Analyzing social media content through data flows
Complete this tutorial to use the Pega Platform™ text mining capabilities to analyze the text data that is posted on Facebook, Twitter, and YouTube through a data flow. By using data flows, you can extract large amounts of text data in real-time, process it with text analyzers, and save that data in a data set for further processing or analysis, for example, in NLP Sample, Pega's natural language processing application.
The NLP Sample application showcases the text analytics capabilities of Pega Platform. This application is available as an archive file that you can download and install. The application includes a portal and a sample text analyzer with text samples, taxonomies, and lexicons that you can explore or extend. For more information, see Exploring text analytics with the NLP Sample application.
Social media platforms contain unstructured data in the form of status messages, posts, comments, and so on. By analyzing this data, you can structure it and derive usable business information to deliver better services to customers and increase your customer base. For example, by tracking and analyzing tweets about your organization or your products, you can discover whether the customer response to the release of one of your products was positive or negative. By quickly detecting, responding to, and addressing your customers' needs and issues you can retain and grow your customer base.

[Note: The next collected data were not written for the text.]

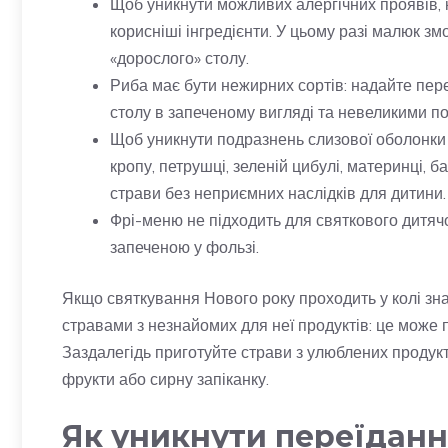
Щоб уникнути можливих алергічних проявів, к
корисніші інгредієнти. У цьому разі малюк зм
«дорослого» столу.
Риба має бути нежирних сортів: надайте пер
столу в запеченому вигляді та невеликими по
Щоб уникнути подразнень слизової оболонки 
кропу, петрушці, зеленій цибулі, материнці, 
страви без неприємних наслідків для дитини.
Фрі-меню не підходить для святкового дитяч
запеченою у фользі.
Якщо святкування Нового року проходить у колі зн
стравами з незнайомих для неї продуктів: це може п
Заздалегідь приготуйте страви з улюблених продук
фрукти або сирну запіканку.
Як уникнути переїдання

Pega Platform provides a collection of techniques that you can use to process and structure text data from social media platforms:
- Sentiment analysis – Detect and analyze the feelings (attitudes, emotions, and opinions) that characterize a unit of text, for example, to find out whether an online product review was positive or negative. Knowledge about customers' sentiments can be important. Customers are often influenced by opinions of others that they find online when they make buying decisions.

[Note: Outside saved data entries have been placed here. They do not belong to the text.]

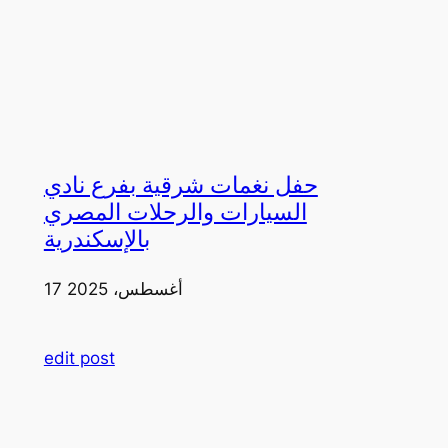
حفل نغمات شرقية بفرع نادي
السيارات والرحلات المصري
بالإسكندرية
17 أغسطس، 2025
edit post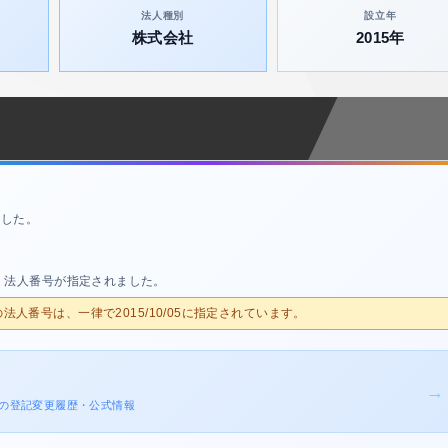
法人種別
設立年
株式会社
2015年
ました。
、法人番号が指定されました。
人の法人番号は、一律で2015/10/05に指定されています。
→
マン の登記変更履歴・公式情報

- Classification analysis – Assign one or more classes or categories to a text sample to make it easier to manage and sort. By classifying customer queries into various categories, the relevant information can be accessed more quickly, which increases the speed of customer support response times.
- Entity extraction analysis – Extract named entities from text data and assign the detected entities to predefined categories such as names of organizations, locations, people, quantities, or values. This type of analysis can help you track the activity of your customers and competitors or discover the products or features that customers comment on most often. You can combine entity extraction with sentiment analysis to detect whether the opinions about particular products or services are negative or positive.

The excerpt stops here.